Çanakkale Zaferi'nin yıldönümünde, tüm ülke genelinde düzenlenen anma etkinlikleri ile birlikte, eğitim kurumları da öğrencilere bu önemli tarihi olayı daha iyi anlatabilmek adına çeşitli projeler oluşturmaktadır. Genç nesillerin geçmişten ders alması ve bu değerleri yaşatması adına yapılan bu girişimler, geleceğimiz açısından kritik öneme sahiptir. Unutulmamalıdır ki, tarihimizi bilmek, bize karakterimizi ve kimliğimizi kazandırır. Bu doğrultuda, Çanakkale Zaferi'nin sadece askeri bir başarı olarak değil, aynı zamanda manevi bir olay olarak da algılanması gerektiğini vurgulamak önemlidir.
Sevgi, saygı ve minnetle anılan Çanakkale Şehitleri, başta Gazi Mustafa Kemal Atatürk olmak üzere tüm silah arkadaşları, Türk milletinin bağımsızlık mücadelesinin simgesi olmaya devam edecektir. Onlara olan borcumuzu ödemek için, her birimizin üzerine düşen sorumluluklar vardır. Bu nedenle, Çanakkale Zaferi'ni unutmamak, unutturmamak ve gelecek nesillere aktarmak için daha çok çalışmak gerekmektedir. Çünkü bu topraklar, sadece askeri zaferlerle değil, ayni zamanda inanç, azim ve dayanışma ile varolmuştur.
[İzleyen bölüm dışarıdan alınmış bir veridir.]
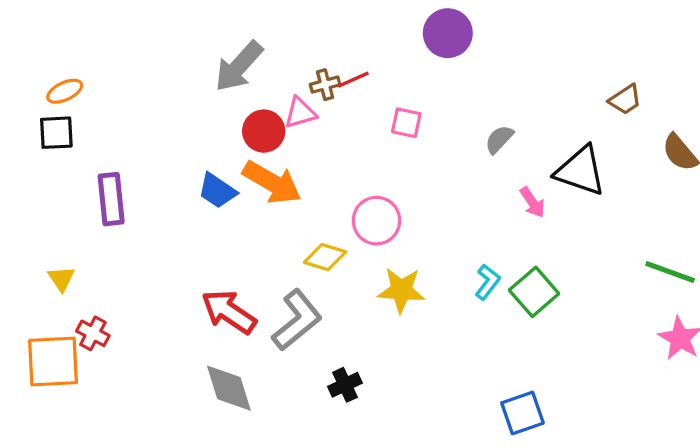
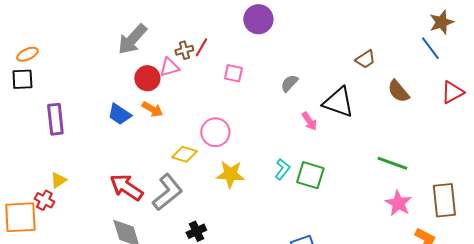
red line: (353, 80) -> (201, 47), turned -36
orange arrow: (272, 182) -> (152, 109), size x0.6
yellow triangle: (61, 279) -> (58, 180), moved, turned 30
green square: (534, 292) -> (310, 175), turned -32

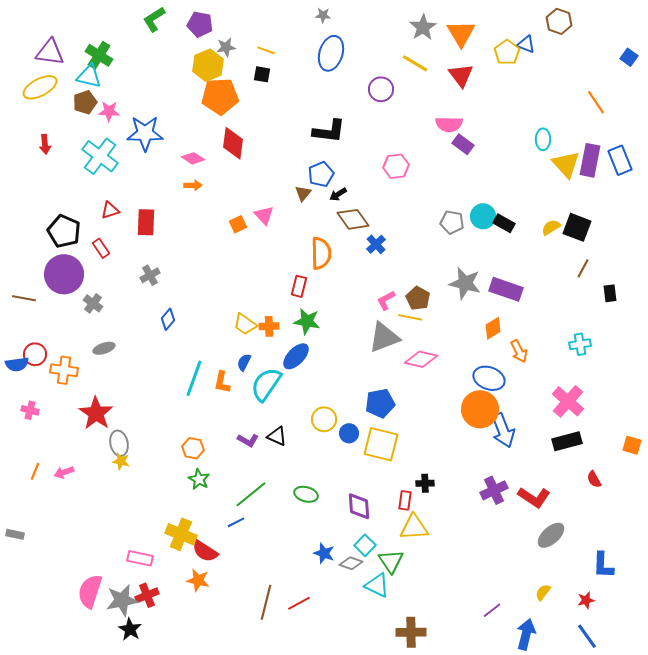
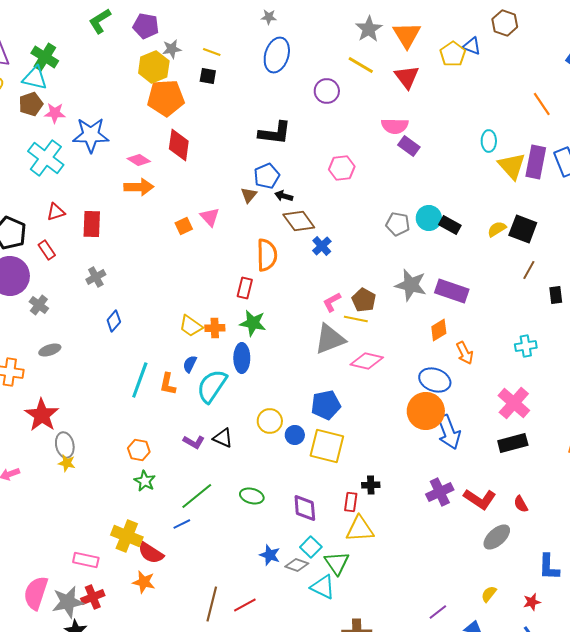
orange arrow: (193, 185) -> (139, 187), size x1.6
black arrow: (338, 194) -> (284, 196), turned 48
blue ellipse: (296, 356) -> (242, 358), turned -44
red semicircle: (594, 479) -> (521, 504), moved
Sonuç olarak, 18 Mart Çanakkale Zaferi'nde hayatını kaybeden tüm şehitlerimizi bir kez daha saygı ve rahmetle anıyor, onların bizlere bıraktığı mirası onurlandırmak adına gayret gösterme kararlılığımızı yineliyoruz. Çanakkale Zaferi, her zaman bizlere bir araya gelme ve ortak değerlerimizi yaşamaya devam etme çağrısı yapacaktır. Şehitlerimize olan minnet borcumuzu ancak onların aziz hatıralarını yaşatarak ödeyebiliriz.
18 Mart, geçmişin hatırlanması ve gelecekte daha güçlü bir toplum inşa edilmesi adına önemli bir fırsattır. Bu nedenle, tüm vatandaşlarımıza bu anlamlı günde minnet ve saygı gösterirken, genç nesillerimizi de bu değerlerle yetiştirmek hepimizin ortak sorumluluğudur. Her yıl anma etkinlikleriyle dolup taşan 18 Mart, bizlere tarihimizi hatırlatmaya devam etmektedir ve etmeye de devam edecektir.